Su imagen es imborrable: de cachucha, una eterna sonrisa y un ojo siguiendo las estrellas.

Alfonso Carvajal-
Uno es de donde vive, y la patria siempre será el lenguaje, expresó Rilke, y Alberto Rodríguez Tosca siguió fielmente esta premisa poética. En 1994 abandonó Cuba y se instaló en Bogotá, ciudad que lo acogió cariñosamente como a uno de sus ciudadanos más anónimos. En su travesía de 20 años en Colombia, fue un feliz indocumentado. Tal vez por pereza a los engorrosos trámites burocráticos, prefirió esta honrosa marginalidad. Nunca habló mal de Cuba ni de nadie; lo embargaba la timidez o una dignidad silenciosa. Su imagen es imborrable: de cachucha, una eterna sonrisa y un ojo siguiendo las estrellas.

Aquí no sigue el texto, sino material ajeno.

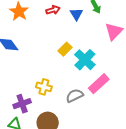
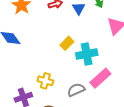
cyan cross: (85, 60) -> (87, 54), turned 35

Aunque estudió dirección de cine, radio y televisión en el ISA de La Habana, dedicó sus mejores y peores días a la palabra en los géneros de la narrativa, el ensayo y especialmente la poesía. Entre sus libros se destacan 'Todas las jaurías del rey', 'El viaje', 'Escrito sobre el hielo' y 'Derrotas', que ganó el Premio Nacional de Poesía en Cuba. Fue promiscuo a las derrotas, que enaltece su trasegar artístico, allí encontró el rostro deforme de los inconformes: “Aquí comienza la enumeración de mis derrotas. Las que me propiné me propinaron. Les ordeno marchar en fila india como bestias marcadas con broquetas de azufre a la vista de una horda de ángeles”.
Fue director del taller literario Anábasis, que en griego significa “viaje al interior”; profesor de universidad, conductor de radio, y consideraba a la literatura “como una ladrona loca que sin pedir permiso se nos metió en la casa para robarnos lo poquito de cordura que nos quedaba en la cabeza”.
Hace unos meses se metió en su caverna a morir, de tristeza y alcohol. Vaya uno a saber los designios interiores de cada uno. Un día, su amiga Claudia Antonia Arcila lo rescató, pero ya era tarde. Tenía una cirrosis irremediable. Fue trasladado a Cuba, donde murió en paz. Su amiga Luz Dary Peña lo acompañó en este último periplo. Sus cenizas fueron regadas en el parque Nacional y en su pueblo natal, Artemisa. Estos versos parecen delatar su destino: “Y luego volver a casa acostarme en el suelo con una botella de vino entre las piernas y aguardar el rostro del desconocido en la ventana para señalarme en el reloj de arena los desmanes del día y la hora de morir”. Entre dos orillas habitó su corazón, que pidió despedir a todas las plañideras y no llegar tarde a la última cita.